I consumed 'Dracula' in bed at night. It was my first book. I don't recall thinking of it as a book, but as a living thing that by looking at the pages you saw into another existence. A parallel was my perception of families living near us, also on holiday, but in the 'big house'. They seemed different, very confident and busy, but I had no words for class back then. My dad sat all day reading books from the local library in a deck-chair in the garden. He never played with us. Looking back, maybe fathers in those days did not. He sat there in the sun and in the evening went in smart clothes to the golf club on his own. Sometimes he did have fun with us. He threw pennies into the grass on the way to the Chain Walk. My brother and I loved this game of find and keep.

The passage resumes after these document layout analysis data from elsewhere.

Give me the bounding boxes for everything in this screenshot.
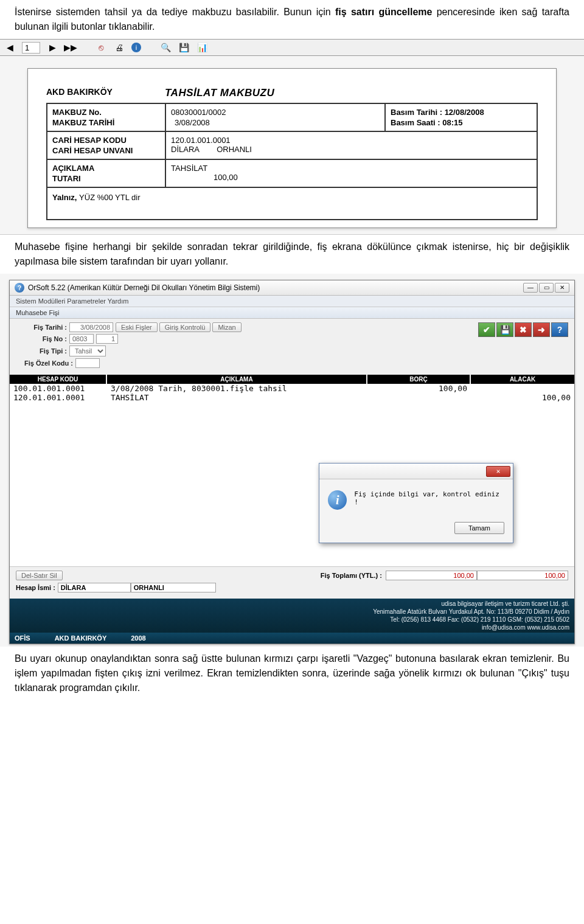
yalniz-text: YÜZ %00 YTL dir xyxy=(79,193,140,202)
maximize-icon[interactable]: ▭ xyxy=(539,283,554,293)
fis-toplam-borc xyxy=(386,571,477,580)
cari-kod: 120.01.001.0001 xyxy=(171,136,532,145)
makbuz-tarih-label: MAKBUZ TARİHİ xyxy=(52,118,160,127)
aciklama-label: AÇIKLAMA xyxy=(52,164,160,173)
aciklama-labels: AÇIKLAMA TUTARI xyxy=(47,160,166,187)
save-icon[interactable]: 💾 xyxy=(178,41,190,54)
tutar-label: TUTARI xyxy=(52,174,160,183)
makbuz-values: 08030001/0002 3/08/2008 xyxy=(166,104,384,131)
app-title: OrSoft 5.22 (Amerikan Kültür Derneği Dil… xyxy=(28,283,260,292)
receipt-company: AKD BAKIRKÖY xyxy=(46,87,165,99)
last-page-icon[interactable]: ▶▶ xyxy=(64,41,77,54)
form-area: ✔ 💾 ✖ ➜ ? Fiş Tarihi : Eski Fişler Giriş… xyxy=(10,319,574,375)
fis-toplam-label: Fiş Toplamı (YTL.) : xyxy=(321,572,386,579)
makbuz-labels: MAKBUZ No. MAKBUZ TARİHİ xyxy=(47,104,166,131)
aciklama-values: TAHSİLAT 100,00 xyxy=(166,160,537,187)
fis-tarihi-input[interactable] xyxy=(69,322,113,332)
fis-toplam-alacak xyxy=(477,571,568,580)
exit-icon[interactable]: ⎋ xyxy=(95,41,107,54)
status-year: 2008 xyxy=(131,634,145,642)
info-icon: i xyxy=(328,490,347,510)
col-aciklama: AÇIKLAMA xyxy=(107,375,367,384)
yalniz-label: Yalnız, xyxy=(52,193,79,202)
company-line1: udisa bilgisayar iletişim ve turizm tica… xyxy=(15,600,569,608)
app-titlebar: ? OrSoft 5.22 (Amerikan Kültür Derneği D… xyxy=(10,280,574,296)
fis-tipi-label: Fiş Tipi : xyxy=(16,347,69,355)
fis-no-b-input[interactable] xyxy=(96,334,118,344)
mizan-button[interactable]: Mizan xyxy=(212,322,241,332)
cari-values: 120.01.001.0001 DİLARA ORHANLI xyxy=(166,132,537,159)
fis-no-a-input[interactable] xyxy=(69,334,94,344)
tutar: 100,00 xyxy=(171,173,532,182)
info-icon[interactable]: i xyxy=(131,43,141,52)
cari-unvan: DİLARA ORHANLI xyxy=(171,145,532,154)
status-strip: udisa bilgisayar iletişim ve turizm tica… xyxy=(10,599,574,633)
hesap-ismi-label: Hesap İsmi : xyxy=(16,584,58,591)
close-icon[interactable]: ✕ xyxy=(555,283,569,293)
cari-kod-label: CARİ HESAP KODU xyxy=(52,136,160,145)
fis-tipi-select[interactable]: Tahsil xyxy=(69,346,106,356)
next-page-icon[interactable]: ▶ xyxy=(46,41,58,54)
col-borc: BORÇ xyxy=(367,375,471,384)
aciklama: TAHSİLAT xyxy=(171,164,532,173)
app-wrap: ? OrSoft 5.22 (Amerikan Kültür Derneği D… xyxy=(0,274,584,647)
confirm-button[interactable]: ✔ xyxy=(478,322,495,337)
exit-button[interactable]: ➜ xyxy=(533,322,550,337)
dialog-message: Fiş içinde bilgi var, kontrol ediniz ! xyxy=(354,490,504,506)
eski-fisler-button[interactable]: Eski Fişler xyxy=(116,322,158,332)
yalniz-row: Yalnız, YÜZ %00 YTL dir xyxy=(46,188,538,220)
preview-toolbar: ◀ ▶ ▶▶ ⎋ 🖨 i 🔍 💾 📊 xyxy=(0,39,584,56)
receipt-title: TAHSİLAT MAKBUZU xyxy=(165,87,274,99)
makbuz-no: 08030001/0002 xyxy=(171,108,380,117)
status-branch: AKD BAKIRKÖY xyxy=(55,634,107,642)
dialog-close-button[interactable]: ✕ xyxy=(486,466,510,477)
col-hesap-kodu: HESAP KODU xyxy=(10,375,107,384)
inner-window-title: Muhasebe Fişi xyxy=(10,307,574,319)
app-menubar[interactable]: Sistem Modülleri Parametreler Yardım xyxy=(10,296,574,307)
fis-ozel-input[interactable] xyxy=(75,358,100,368)
mid-paragraph: Muhasebe fişine herhangi bir şekilde son… xyxy=(0,235,584,274)
grid-header: HESAP KODU AÇIKLAMA BORÇ ALACAK xyxy=(10,375,574,384)
top-right-buttons: ✔ 💾 ✖ ➜ ? xyxy=(478,322,568,337)
prev-page-icon[interactable]: ◀ xyxy=(4,41,16,54)
hesap-ismi-a xyxy=(58,583,131,592)
search-icon[interactable]: 🔍 xyxy=(159,41,172,54)
cancel-button[interactable]: ✖ xyxy=(515,322,532,337)
basim-saat-row: Basım Saati : 08:15 xyxy=(391,118,532,127)
minimize-icon[interactable]: — xyxy=(523,283,538,293)
status-ofis: OFİS xyxy=(15,634,30,642)
intro-text-a: İstenirse sistemden tahsil ya da tediye … xyxy=(15,7,335,17)
intro-bold: fiş satırı güncelleme xyxy=(335,7,432,17)
makbuz-no-label: MAKBUZ No. xyxy=(52,108,160,117)
chart-icon[interactable]: 📊 xyxy=(196,41,208,54)
basim-block: Basım Tarihi : 12/08/2008 Basım Saati : … xyxy=(384,104,537,131)
receipt-page: AKD BAKIRKÖY TAHSİLAT MAKBUZU MAKBUZ No.… xyxy=(27,68,557,228)
del-satir-button[interactable]: Del-Satır Sil xyxy=(16,571,63,580)
company-line2: Yenimahalle Atatürk Bulvarı Yurdakul Apt… xyxy=(15,608,569,616)
info-dialog: ✕ i Fiş içinde bilgi var, kontrol ediniz… xyxy=(319,463,513,543)
table-row[interactable]: 120.01.001.0001 TAHSİLAT 100,00 xyxy=(13,393,571,402)
grid-body: 100.01.001.0001 3/08/2008 Tarih, 8030001… xyxy=(10,384,574,566)
intro-paragraph: İstenirse sistemden tahsil ya da tediye … xyxy=(0,0,584,39)
help-button[interactable]: ? xyxy=(551,322,568,337)
bottom-area: Del-Satır Sil Fiş Toplamı (YTL.) : Hesap… xyxy=(10,566,574,599)
status-bar: OFİS AKD BAKIRKÖY 2008 xyxy=(10,633,574,644)
preview-paper: AKD BAKIRKÖY TAHSİLAT MAKBUZU MAKBUZ No.… xyxy=(0,56,584,235)
print-icon[interactable]: 🖨 xyxy=(113,41,125,54)
giris-kontrolu-button[interactable]: Giriş Kontrolü xyxy=(159,322,211,332)
makbuz-tarih: 3/08/2008 xyxy=(171,118,380,127)
col-alacak: ALACAK xyxy=(471,375,574,384)
dialog-ok-button[interactable]: Tamam xyxy=(454,522,504,534)
basim-tarih-row: Basım Tarihi : 12/08/2008 xyxy=(391,108,532,117)
cari-labels: CARİ HESAP KODU CARİ HESAP UNVANI xyxy=(47,132,166,159)
company-line3: Tel: (0256) 813 4468 Fax: (0532) 219 111… xyxy=(15,616,569,624)
fis-ozel-label: Fiş Özel Kodu : xyxy=(16,360,75,367)
cari-unvan-label: CARİ HESAP UNVANI xyxy=(52,146,160,155)
outro-paragraph: Bu uyarı okunup onaylandıktan sonra sağ … xyxy=(0,647,584,700)
app-icon: ? xyxy=(15,283,24,293)
page-number-input[interactable] xyxy=(22,42,40,54)
dialog-titlebar: ✕ xyxy=(319,464,513,479)
table-row[interactable]: 100.01.001.0001 3/08/2008 Tarih, 8030001… xyxy=(13,384,571,393)
save-button[interactable]: 💾 xyxy=(496,322,513,337)
hesap-ismi-b xyxy=(131,583,216,592)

Often we went to the church hall to see a film. I remember seeing classic war films shown on an old projector which made a noise.
We still go to Elie on family holidays with our own children and grandchildren. Today it is more commercialised. Most houses there are second homes. I've compared it to 'The Prisoner' series on TV where the landscape was planned and everyone watched. It's a bubble holiday village. An entire beach at the harbour is a water sports centre where children with rather posh English accents take 'risks' watched by mums and dads on bikes.
Cars line the streets now. It is a destination for Glaswegian and Edinburgh professional middle classes moving about in tight family groups looking at each other carefully as a way of assessing how well they were doing by using comparators. It is not the magical place it once seemed to be, but perhaps that was childhood, not Elie.